Most people think of Botox as a treatment to fight the appearance of facial wrinkles. However, you may be surprised to know that Botox actually has medical uses for other health conditions, including migraines.

Quincy Medical Group’s (QMG) Neurology Department offers Botox as a treatment option for chronic migraines. Chronic migraine sufferers often face debilitating symptoms impacting their quality of life.

QMG Neurologist Dr. Daniel Kimple says chronic migraines are defined as having 15 or more headache days per month. Eight or more of these days need to be migraine-associated headache days, and headaches generally need to last 4 or more hours to count towards a headache day.

“Migraine headaches are often in the frontal head region or unilateral and tend to have a throbbing or pulsatile quality. Accompanying symptoms may include nausea, vomiting, and sensitivity to light and sound during the attacks,” explains Dr. Kimple.

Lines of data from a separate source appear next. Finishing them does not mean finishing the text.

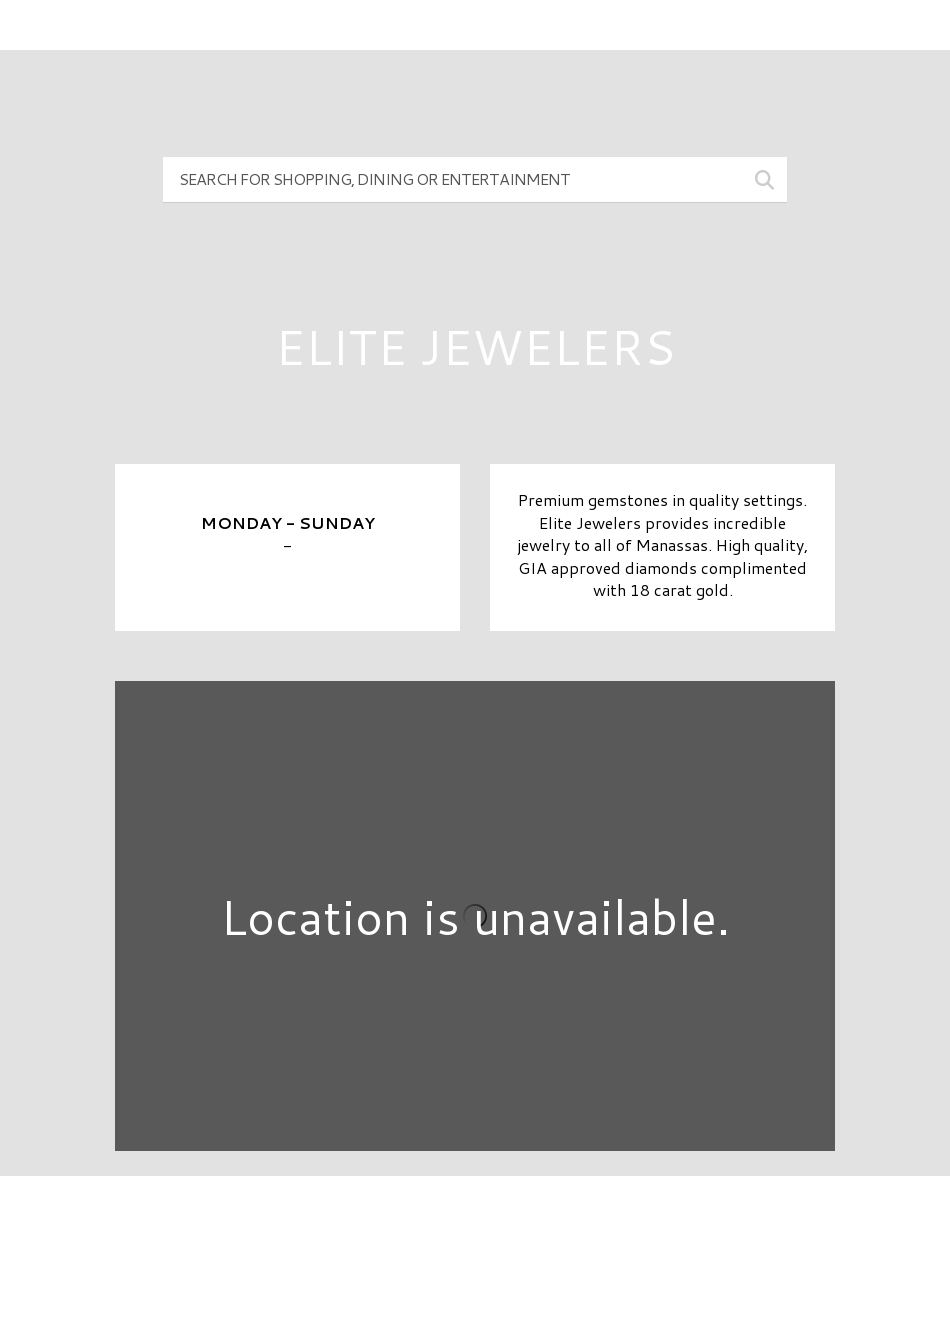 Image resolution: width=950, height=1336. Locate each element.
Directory (475, 1225) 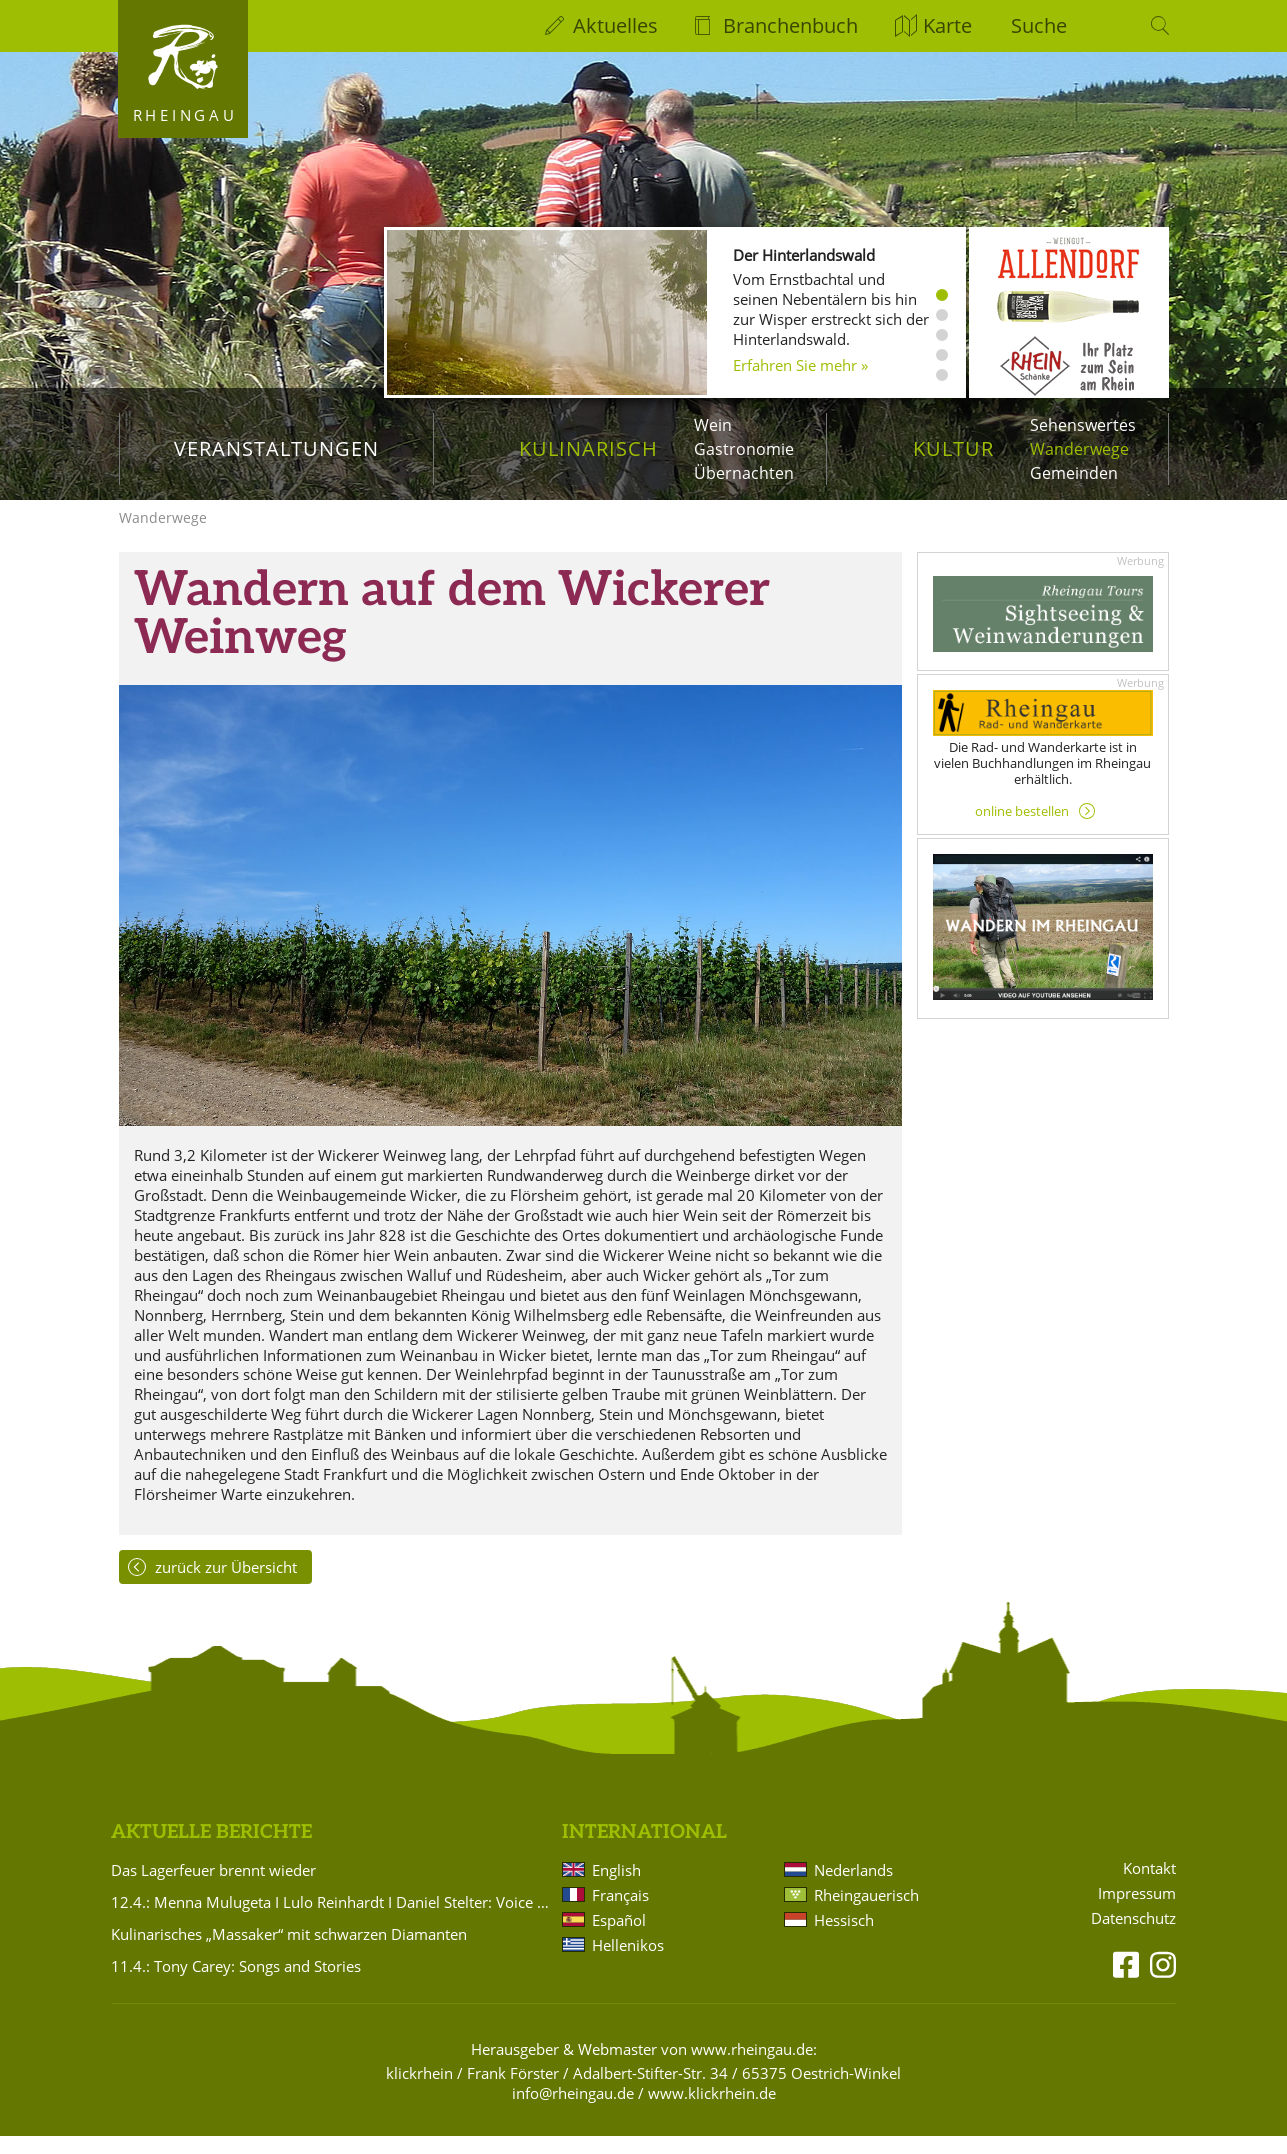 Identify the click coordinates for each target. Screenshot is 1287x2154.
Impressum (1137, 1911)
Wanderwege (1079, 449)
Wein (713, 425)
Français (620, 1913)
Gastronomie (744, 449)
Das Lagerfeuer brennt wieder (213, 1888)
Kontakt (1149, 1886)
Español (619, 1938)
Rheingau (185, 115)
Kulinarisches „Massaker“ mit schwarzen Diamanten (289, 1952)
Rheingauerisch (866, 1913)
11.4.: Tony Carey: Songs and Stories (236, 1984)
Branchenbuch (790, 25)
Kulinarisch (588, 448)
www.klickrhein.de (712, 2111)
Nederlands (853, 1888)
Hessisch (844, 1938)
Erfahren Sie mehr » (800, 365)
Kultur (953, 448)
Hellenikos (628, 1963)
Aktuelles (615, 25)
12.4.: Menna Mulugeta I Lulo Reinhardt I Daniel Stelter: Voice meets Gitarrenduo (333, 1920)
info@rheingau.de (573, 2111)
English (616, 1888)
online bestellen (1022, 829)
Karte (947, 25)
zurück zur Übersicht (226, 1585)
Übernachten (744, 473)
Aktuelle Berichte (211, 1850)
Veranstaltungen (276, 448)
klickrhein (419, 2091)
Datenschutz (1133, 1936)
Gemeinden (1074, 473)
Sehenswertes (1083, 425)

If a patient has these symptoms, Dr. Kimple says the first step should be to discuss their condition with their primary care provider. Before a patient can be considered a candidate for Botox treatment, he explains there has to be documentation that the patient has been unable to tolerate or achieve adequate relief from other headache medications.

“There may be initial prevention treatments before consideration of Botox such as optimizing acute medications, preventing medication overuse headaches, addressing comorbid conditions, and adjusting lifestyle practices,” he explains. “The primary provider then may choose to refer for evaluation for Botox with a neurologist.”

Once referred to neurology, a member of QMG’s Neurology Team will perform an extensive evaluation to determine if Botox is the best treatment option.

“Generally the patient will be evaluated by a neurologist and if they meet the necessary requirements would likely receive injections typically for a trial period.  Botox has the advantage of being a local agent to the targeted region and may avoid potential side effects that oral medications may have.”

Botox has also been effective in the treatment of other conditions including cervical dystonia, post-stroke spasticity, blepharospasm, and torticollis.